ONE GOOD TURN
NEW RELEASE – OUT NOW
One Good Turn is the first Mary Leunig book in almost 25 years, bringing one of Australia's most incisive artists and social commentators roaring back to the fore.
In these never-before-seen glorious full-colour drawings, Leunig's focus on politics, family, class, power, violence, trauma, humour, domesticity, labour, and the experience of being a woman in the world is still as deeply relevant as ever.
This book attests to how desperately we still need Mary Leunig - perhaps more now than ever before.
LENGTH: 98 pp.
PUBLICATION DATE: October 2018
Launch of One Good Turn
Sunday 28th October
The Burrow, 83 Brunswick Street, Fitzroy VIC 3065
ABOUT THE AUTHOR
Mary Leunig was born in Melbourne in 1950, and currently lives and works in regional Victoria. She began studying art at Prahran Institute of Technology, and later Preston Institute of Technology where she completed her studies, majoring in drawing and printmaking. Her previous books include There's No Place like Home (1982), A Piece of Cake (1986), One Big Happy Family (1992), and Black and White and Grey (1993). Her work has featured in such publications as The Age, Meanjin, Nation Review, Heat , AWU Magazine, Time, Penthouse, Der Rabe, and The Meatworkers Journal.
PRAISE FOR ONE GOOD TURN
Dominic Amarena, Sydney Morning Herald/The Age
“Mary, Mary, quite contrary...with her garden of lethal wit. Though camouflaged by charm, Mary’s marvelous work is full of menace.”
“Mary Leunig's drawings offer up an extraordinary (and, occasionally, literal) evisceration of family, power hierarchies and domestic life. This is an artist who plucks at heart strings with one hand and entrails with the other. One Good Turn is brilliant.”
“Lacerating, brilliant and unhinged, Mary Leunig's most recent collection of drawings is as to be expected: uncensored and disturbing. Like her previous collections, One Good Turn is personal and political, her subjects playful and violent, but this time around there is a wry sweetness and a gentle ageing satisfaction in parts, as if Leunig's long-held visceral meditation on the woman's body and all the claims made on it—daughter, worker, mother, and lover—is coming to the end of its mortal coil. There is a sense in Leunig's new and raw work that the older woman is a woman finally unchained, albeit too damaged and twisted to consider herself free, but still, as the cover drawing seems to say, able to lie in the sun like an old cat and enjoy a cup of tea.”

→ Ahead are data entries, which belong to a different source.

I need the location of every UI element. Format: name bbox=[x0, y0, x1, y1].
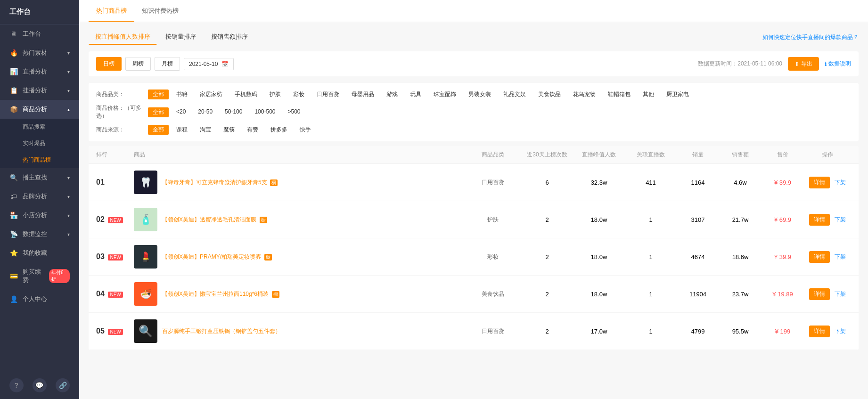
filter-option-kuaishou[interactable]: 快手 bbox=[295, 125, 316, 135]
detail-button[interactable]: 详情 bbox=[809, 326, 830, 337]
filter-option-all-category[interactable]: 全部 bbox=[148, 90, 169, 99]
filter-option-games[interactable]: 游戏 bbox=[382, 90, 402, 99]
tab-knowledge[interactable]: 知识付费热榜 bbox=[134, 0, 186, 22]
filter-option-appliance[interactable]: 厨卫家电 bbox=[662, 90, 694, 99]
product-name-link[interactable]: 【蜂毒牙膏】可立克蜂毒焱清护龈牙膏5支 bbox=[162, 179, 267, 186]
filter-option-mokua[interactable]: 魔筷 bbox=[219, 125, 239, 135]
sort-tab-sales[interactable]: 按销量排序 bbox=[159, 30, 203, 45]
sidebar-item-brand-analysis[interactable]: 🏷 品牌分析 ▾ bbox=[0, 187, 79, 206]
filter-option-gifts[interactable]: 礼品文娱 bbox=[499, 90, 531, 99]
filter-bar: 商品品类： 全部 书籍 家居家纺 手机数码 护肤 彩妆 日用百货 母婴用品 游戏… bbox=[89, 83, 859, 141]
sidebar-item-label: 数据监控 bbox=[23, 230, 47, 238]
download-link[interactable]: 下架 bbox=[835, 216, 846, 223]
filter-option-course[interactable]: 课程 bbox=[172, 125, 192, 135]
filter-row-category: 商品品类： 全部 书籍 家居家纺 手机数码 护肤 彩妆 日用百货 母婴用品 游戏… bbox=[96, 90, 851, 99]
sidebar-item-shop-analysis[interactable]: 🏪 小店分析 ▾ bbox=[0, 206, 79, 225]
product-thumbnail: 🔍 bbox=[134, 319, 157, 343]
filter-option-all-source[interactable]: 全部 bbox=[148, 125, 169, 135]
sidebar-sub-item-product-search[interactable]: 商品搜索 bbox=[0, 119, 79, 135]
data-desc-link[interactable]: ℹ 数据说明 bbox=[825, 60, 851, 68]
filter-option-clothing[interactable]: 男装女装 bbox=[464, 90, 496, 99]
chevron-down-icon: ▾ bbox=[67, 88, 70, 93]
help-link[interactable]: 如何快速定位快手直播间的爆款商品？ bbox=[762, 33, 859, 41]
filter-option-lt20[interactable]: <20 bbox=[172, 107, 190, 117]
star-icon: ⭐ bbox=[9, 249, 18, 257]
sidebar-item-mount-analysis[interactable]: 📋 挂播分析 ▾ bbox=[0, 81, 79, 100]
filter-option-toys[interactable]: 玩具 bbox=[405, 90, 426, 99]
filter-option-books[interactable]: 书籍 bbox=[172, 90, 192, 99]
filter-option-baby[interactable]: 母婴用品 bbox=[347, 90, 379, 99]
category-cell: 彩妆 bbox=[465, 253, 521, 261]
sidebar-item-label: 我的收藏 bbox=[23, 249, 47, 257]
filter-option-daily[interactable]: 日用百货 bbox=[312, 90, 344, 99]
sidebar-item-personal[interactable]: 👤 个人中心 bbox=[0, 290, 79, 309]
sidebar-item-workbench[interactable]: 🖥 工作台 bbox=[0, 24, 79, 43]
filter-option-pets[interactable]: 花鸟宠物 bbox=[568, 90, 600, 99]
date-picker[interactable]: 2021-05-10 📅 bbox=[184, 58, 234, 70]
product-info-cell: 🔍 百岁源纯手工锻打童压铁锅（锅铲盖勺五件套） bbox=[134, 319, 465, 343]
price-cell: ¥ 69.9 bbox=[762, 216, 804, 223]
filter-option-other[interactable]: 其他 bbox=[638, 90, 659, 99]
filter-option-youzan[interactable]: 有赞 bbox=[242, 125, 263, 135]
detail-button[interactable]: 详情 bbox=[809, 214, 830, 226]
btn-monthly[interactable]: 月榜 bbox=[155, 57, 180, 71]
filter-option-100-500[interactable]: 100-500 bbox=[250, 107, 280, 117]
rank-cell: 02 NEW bbox=[96, 215, 134, 224]
rank-badge: NEW bbox=[108, 217, 123, 223]
download-link[interactable]: 下架 bbox=[835, 328, 846, 334]
sidebar-item-label: 个人中心 bbox=[23, 295, 47, 303]
peak-cell: 18.0w bbox=[573, 253, 625, 261]
sidebar-item-streamer-search[interactable]: 🔍 播主查找 ▾ bbox=[0, 168, 79, 187]
filter-option-shoes[interactable]: 鞋帽箱包 bbox=[603, 90, 635, 99]
sidebar-item-label: 小店分析 bbox=[23, 211, 47, 220]
download-link[interactable]: 下架 bbox=[835, 291, 846, 297]
filter-option-skincare[interactable]: 护肤 bbox=[265, 90, 286, 99]
filter-option-jewelry[interactable]: 珠宝配饰 bbox=[429, 90, 461, 99]
filter-option-50-100[interactable]: 50-100 bbox=[220, 107, 247, 117]
product-name-link[interactable]: 百岁源纯手工锻打童压铁锅（锅铲盖勺五件套） bbox=[162, 328, 281, 334]
sort-tab-peak[interactable]: 按直播峰值人数排序 bbox=[89, 30, 157, 45]
detail-button[interactable]: 详情 bbox=[809, 177, 830, 188]
peak-cell: 18.0w bbox=[573, 216, 625, 223]
download-link[interactable]: 下架 bbox=[835, 179, 846, 186]
detail-button[interactable]: 详情 bbox=[809, 288, 830, 300]
chevron-up-icon: ▴ bbox=[67, 107, 70, 112]
sidebar-item-product-analysis[interactable]: 📦 商品分析 ▴ bbox=[0, 100, 79, 119]
sidebar-sub-item-realtime[interactable]: 实时爆品 bbox=[0, 135, 79, 152]
btn-daily[interactable]: 日榜 bbox=[96, 57, 122, 71]
tab-hot-product[interactable]: 热门商品榜 bbox=[89, 0, 134, 22]
content-area: 按直播峰值人数排序 按销量排序 按销售额排序 如何快速定位快手直播间的爆款商品？… bbox=[79, 22, 868, 399]
filter-option-home[interactable]: 家居家纺 bbox=[195, 90, 227, 99]
filter-option-20-50[interactable]: 20-50 bbox=[193, 107, 217, 117]
download-link[interactable]: 下架 bbox=[835, 253, 846, 260]
filter-option-pinduoduo[interactable]: 拼多多 bbox=[266, 125, 292, 135]
filter-option-makeup[interactable]: 彩妆 bbox=[288, 90, 309, 99]
sidebar-item-hot-material[interactable]: 🔥 热门素材 ▾ bbox=[0, 43, 79, 62]
sidebar-item-label: 热门素材 bbox=[23, 49, 47, 57]
btn-weekly[interactable]: 周榜 bbox=[125, 57, 151, 71]
product-name-link[interactable]: 【领创X吴迪】PRAMY/柏瑞美定妆喷雾 bbox=[162, 253, 261, 260]
sort-tab-revenue[interactable]: 按销售额排序 bbox=[205, 30, 254, 45]
top30-cell: 2 bbox=[521, 328, 573, 335]
chat-icon[interactable]: 💬 bbox=[33, 378, 47, 392]
export-button[interactable]: ⬆ 导出 bbox=[788, 57, 819, 71]
filter-option-all-price[interactable]: 全部 bbox=[148, 107, 169, 117]
filter-option-taobao[interactable]: 淘宝 bbox=[195, 125, 216, 135]
link-icon[interactable]: 🔗 bbox=[56, 378, 70, 392]
filter-option-food[interactable]: 美食饮品 bbox=[533, 90, 565, 99]
sidebar-item-label: 品牌分析 bbox=[23, 192, 47, 201]
product-name-link[interactable]: 【领创X吴迪】透蜜净透毛孔清洁面膜 bbox=[162, 216, 256, 223]
help-icon[interactable]: ? bbox=[9, 378, 24, 392]
filter-option-gt500[interactable]: >500 bbox=[283, 107, 305, 117]
sidebar-sub-item-hot-ranking[interactable]: 热门商品榜 bbox=[0, 152, 79, 168]
sidebar-item-purchase[interactable]: 💳 购买续费 年付6折 bbox=[0, 262, 79, 290]
product-name-link[interactable]: 【领创X吴迪】懒宝宝兰州拉面110g*6桶装 bbox=[162, 291, 269, 297]
filter-option-digital[interactable]: 手机数码 bbox=[230, 90, 262, 99]
sidebar-item-favorites[interactable]: ⭐ 我的收藏 bbox=[0, 244, 79, 262]
top30-cell: 2 bbox=[521, 291, 573, 298]
top-tabs: 热门商品榜 知识付费热榜 bbox=[79, 0, 868, 22]
detail-button[interactable]: 详情 bbox=[809, 251, 830, 263]
sidebar-item-data-monitor[interactable]: 📡 数据监控 ▾ bbox=[0, 225, 79, 244]
sidebar-item-live-analysis[interactable]: 📊 直播分析 ▾ bbox=[0, 62, 79, 81]
col-related: 关联直播数 bbox=[625, 151, 677, 159]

“There are things in this world that call out silently to us. Mary Leunig hands us horse blinkers and encourages us to look. In doing so, these dark elements lose some of their power over us. Mary is a sensitive and caring person, which you can see in her graphic style. But class rage demands a throat, as does alienation, familial frustrations and the unique ways in which the patriarchy melds and shapeshifts with late-stage capitalism. For decades now, Mary has produced jagged and beautiful shapes that most of us wouldn’t dream of sharing. In doing so, she has become a pressure valve for all of us. We are very fortunate.”
“Mary Leunig is one of the coolest person I’ve ever met. Her work is bold and powerful and hilarious and means so much to me. It’s personal. It’s feminist. It’s about life and death and frustration and oppression and through it all, stubborn joy. Buy the book. It slays.”
“These beautiful, gut-punchingly miserable drawings are more bile-ridden and merrily sardonic than anything Mary Leunig’s done before, and that’s a good thing. This darker Leunig sibling has more in common with Frida Kahlo; Mary’s unstitching of society, sex and culture is merciless, her symbolism and humour is at once harrowing and profound, and her skill as an artist is ridiculously unbound.”
“Holy shit, what did I just read!? My eyes! They have been burnt out of my head.”
First Dog on the Moon
“The cuteness of Mary Leunig's drawing style contrasts vividly with the messages in her images. Kangas and kookaburras, cats, dogs and teacups are pictured adorably alongside pictures of men dismembered, and one of herself herself crouching, cowed, in a pile of shit and piss. There's a picture of a woman cleaning in a church, the mop-head is her head and she's wringing out blood. Just. Genius.”